## TASK OBJECTIVE
Only one stretch of the data below should be repeated: the lines from the line containing "The elevator signal" through the line containing "to complete an elevator coverage.", inclusive, exactly as they are.

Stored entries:
────────────────────────────────────────
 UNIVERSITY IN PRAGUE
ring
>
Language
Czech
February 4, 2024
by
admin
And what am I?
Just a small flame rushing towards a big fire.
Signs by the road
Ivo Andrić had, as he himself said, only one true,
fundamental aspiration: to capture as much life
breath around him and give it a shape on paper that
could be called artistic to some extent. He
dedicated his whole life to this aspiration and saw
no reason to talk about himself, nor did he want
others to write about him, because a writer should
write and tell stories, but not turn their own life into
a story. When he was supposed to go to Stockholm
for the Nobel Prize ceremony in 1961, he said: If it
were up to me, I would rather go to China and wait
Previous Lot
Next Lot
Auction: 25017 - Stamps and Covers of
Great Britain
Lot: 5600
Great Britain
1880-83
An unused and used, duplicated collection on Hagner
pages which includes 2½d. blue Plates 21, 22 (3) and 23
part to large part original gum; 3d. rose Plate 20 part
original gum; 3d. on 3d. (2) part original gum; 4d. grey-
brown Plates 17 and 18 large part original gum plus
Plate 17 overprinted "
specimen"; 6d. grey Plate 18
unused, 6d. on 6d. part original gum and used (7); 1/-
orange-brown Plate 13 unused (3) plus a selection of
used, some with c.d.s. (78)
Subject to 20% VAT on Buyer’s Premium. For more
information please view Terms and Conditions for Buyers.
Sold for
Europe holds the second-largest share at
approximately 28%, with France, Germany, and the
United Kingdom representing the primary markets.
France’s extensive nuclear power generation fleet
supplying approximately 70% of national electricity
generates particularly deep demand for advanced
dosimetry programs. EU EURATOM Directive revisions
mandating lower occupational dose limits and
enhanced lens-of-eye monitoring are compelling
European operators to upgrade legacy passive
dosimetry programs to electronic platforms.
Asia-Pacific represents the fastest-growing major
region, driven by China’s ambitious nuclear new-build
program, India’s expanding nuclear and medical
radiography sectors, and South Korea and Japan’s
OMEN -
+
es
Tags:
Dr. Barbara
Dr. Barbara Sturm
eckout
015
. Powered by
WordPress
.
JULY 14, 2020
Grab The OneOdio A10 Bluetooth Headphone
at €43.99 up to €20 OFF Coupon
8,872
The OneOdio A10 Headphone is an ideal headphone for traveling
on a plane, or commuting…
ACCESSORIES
────────────────────────────────────────
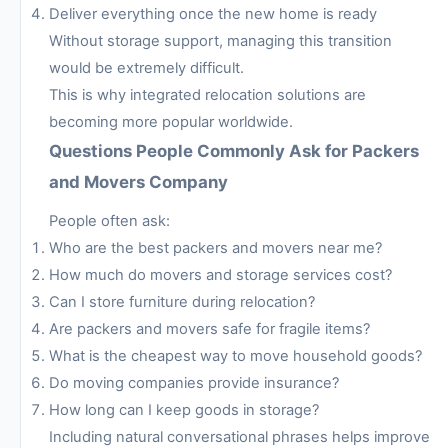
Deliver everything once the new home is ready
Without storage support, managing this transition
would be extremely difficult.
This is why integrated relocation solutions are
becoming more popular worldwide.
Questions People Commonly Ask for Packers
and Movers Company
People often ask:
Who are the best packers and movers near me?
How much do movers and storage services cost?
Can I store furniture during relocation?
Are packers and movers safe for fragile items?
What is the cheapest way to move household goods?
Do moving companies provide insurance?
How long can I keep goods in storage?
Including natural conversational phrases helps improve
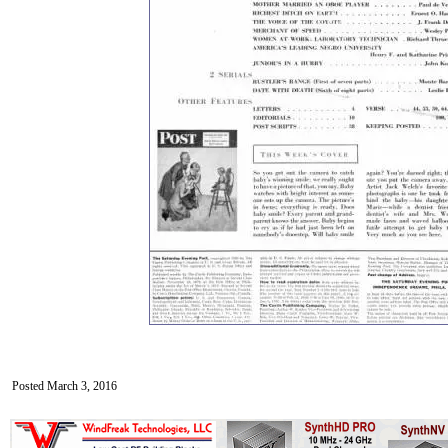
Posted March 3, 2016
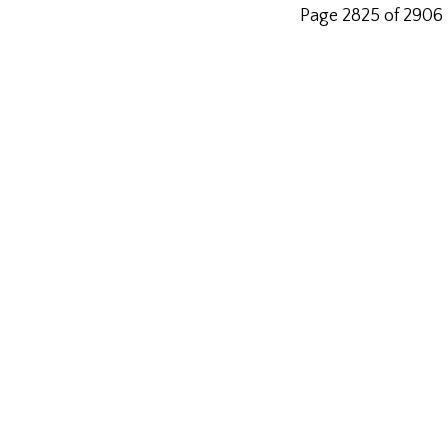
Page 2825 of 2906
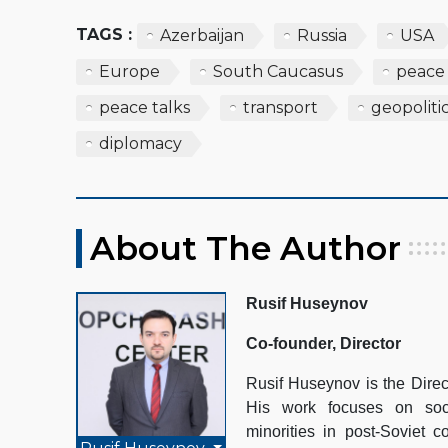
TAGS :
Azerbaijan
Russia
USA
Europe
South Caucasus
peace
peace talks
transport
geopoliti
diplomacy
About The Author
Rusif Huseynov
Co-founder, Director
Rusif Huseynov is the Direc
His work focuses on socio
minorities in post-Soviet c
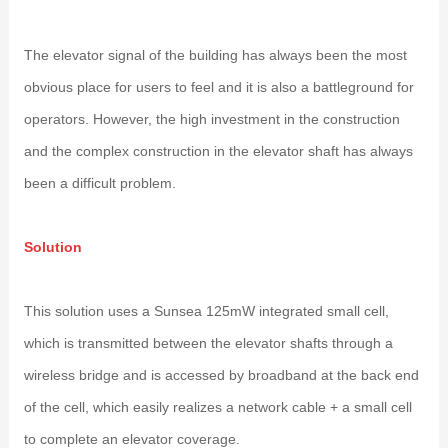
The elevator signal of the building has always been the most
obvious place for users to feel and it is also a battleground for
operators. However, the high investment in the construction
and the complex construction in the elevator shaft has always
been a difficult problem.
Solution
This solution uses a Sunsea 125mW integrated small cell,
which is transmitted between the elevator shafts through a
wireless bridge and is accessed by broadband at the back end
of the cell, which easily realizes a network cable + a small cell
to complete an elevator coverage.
────────────────────────────────────────
## EXERCISE RESULT
The elevator signal of the building has always been the most
obvious place for users to feel and it is also a battleground for
operators. However, the high investment in the construction
and the complex construction in the elevator shaft has always
been a difficult problem.
Solution
This solution uses a Sunsea 125mW integrated small cell,
which is transmitted between the elevator shafts through a
wireless bridge and is accessed by broadband at the back end
of the cell, which easily realizes a network cable + a small cell
to complete an elevator coverage.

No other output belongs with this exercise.